음.. 그림을 그리면서 중요 항목만 설명하자면

Output(모델 출력)값과 target(데이터셋 라벨)값은
2회의 차원 변환을 수행해서
2차원에 마지막 차원이 [x, y, w, h]인 Tensor로 바꿔준다

여기서 1번째 차원변환은 view()이지만
2번째 차원변환은 reshape()인 이유는

view()는 메모리의 연속성이 있는 자료형에 대한 차원변환이고
reshape()는 메모리의 연속성이 없는 자료형도 차원변환을 해주기 때문이다.

음.. 쉽게 설명하자면 view()은 처음 딱 한번만 적용할 수 있는 차원변환이라 보면 된다.
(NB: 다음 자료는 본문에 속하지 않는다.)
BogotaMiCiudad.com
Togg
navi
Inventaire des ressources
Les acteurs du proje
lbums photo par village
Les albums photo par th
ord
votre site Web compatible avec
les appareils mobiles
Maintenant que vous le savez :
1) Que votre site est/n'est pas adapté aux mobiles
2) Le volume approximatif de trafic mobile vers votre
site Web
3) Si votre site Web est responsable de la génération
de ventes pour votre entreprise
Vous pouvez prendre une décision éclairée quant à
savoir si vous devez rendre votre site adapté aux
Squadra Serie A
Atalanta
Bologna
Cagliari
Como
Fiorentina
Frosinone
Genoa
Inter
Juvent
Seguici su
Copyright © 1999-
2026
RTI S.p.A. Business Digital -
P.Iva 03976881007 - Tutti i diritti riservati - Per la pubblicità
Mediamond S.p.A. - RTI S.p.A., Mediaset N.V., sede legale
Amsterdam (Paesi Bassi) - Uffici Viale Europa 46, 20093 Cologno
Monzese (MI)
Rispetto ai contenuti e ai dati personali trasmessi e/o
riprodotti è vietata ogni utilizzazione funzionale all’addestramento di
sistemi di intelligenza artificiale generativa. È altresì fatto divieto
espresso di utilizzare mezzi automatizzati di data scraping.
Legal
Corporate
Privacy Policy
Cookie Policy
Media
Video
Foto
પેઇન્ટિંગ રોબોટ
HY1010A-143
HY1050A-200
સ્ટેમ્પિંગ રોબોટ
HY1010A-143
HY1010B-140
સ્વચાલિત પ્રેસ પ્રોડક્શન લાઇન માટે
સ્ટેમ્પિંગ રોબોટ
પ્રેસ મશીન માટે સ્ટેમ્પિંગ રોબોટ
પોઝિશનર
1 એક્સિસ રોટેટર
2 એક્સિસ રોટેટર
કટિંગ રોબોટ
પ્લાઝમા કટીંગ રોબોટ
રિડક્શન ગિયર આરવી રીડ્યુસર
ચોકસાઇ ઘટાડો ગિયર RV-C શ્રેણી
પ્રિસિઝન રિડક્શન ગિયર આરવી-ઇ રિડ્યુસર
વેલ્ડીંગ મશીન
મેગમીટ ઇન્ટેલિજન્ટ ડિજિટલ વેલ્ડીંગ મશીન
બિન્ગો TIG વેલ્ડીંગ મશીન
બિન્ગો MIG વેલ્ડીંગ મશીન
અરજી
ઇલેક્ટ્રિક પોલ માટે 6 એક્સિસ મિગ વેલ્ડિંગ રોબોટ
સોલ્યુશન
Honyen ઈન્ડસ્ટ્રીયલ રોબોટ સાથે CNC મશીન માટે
다음으로 객체가 존재할 때 해당 객체의 종류를 판별하는 classification과정에 대한 코드 설명이다.
차원변환 $\rightarrow$ torch.argmax(dim=1)
과정으로 최대값에 대한 idx정보만을 추출한다.
이때 grid_cell에 객체가 아에 없는 경우는
torch.argmax(dim=1)을 수행 시 0이란 값이
출력되기에 해당 정보는 마스크를 만들어서 필터링 해줘야한다.

위 두 중요한 항목에 대한 개념설명을 진행했으니
이제 Yolo v1에 대하여
Pascal VOC 2007데이터셋을 기반으로
훈련/검증 작업을 수행하도록 하겟다.

3. 훈련/검증

1) Yolo v1 모델 GPU로 이전 및 검토

from torchsummary import summary #설계한 모델의 요약본 출력 모듈

device = torch.device('cuda' if torch.cuda.is_available() else 'cpu')

model = Yolov1()
model.to(device) #모델을 GPU로
summary(model, input_size=(3, 448, 448), device=device.type)

2) 하이퍼 파라미터 설정

Yolo v1논문에서 작업한 버전은

optimizer = optim.SGD(model.parameters(), lr=0.001, momentum=0.9, weight_decay=0.0005)
scheduler = optim.lr_scheduler.MultiStepLR(optimizer, milestones=[75, 90], gamma=0.1)

위 방식으로 SGD를 사용하고 총 epoch에 대해서 75%, 90%일때 Learning Rate값을 감소시키는 scheduler를 적용했다.

하지만 필자의 경우

from torch import optim

#LossFn, Optimizer, scheduler 정의
criterion = YoloLoss()
optimizer = optim.Adam(model.parameters(), lr=0.001)
scheduler = optim.lr_scheduler.StepLR(optimizer, step_size=10, gamma=0.1)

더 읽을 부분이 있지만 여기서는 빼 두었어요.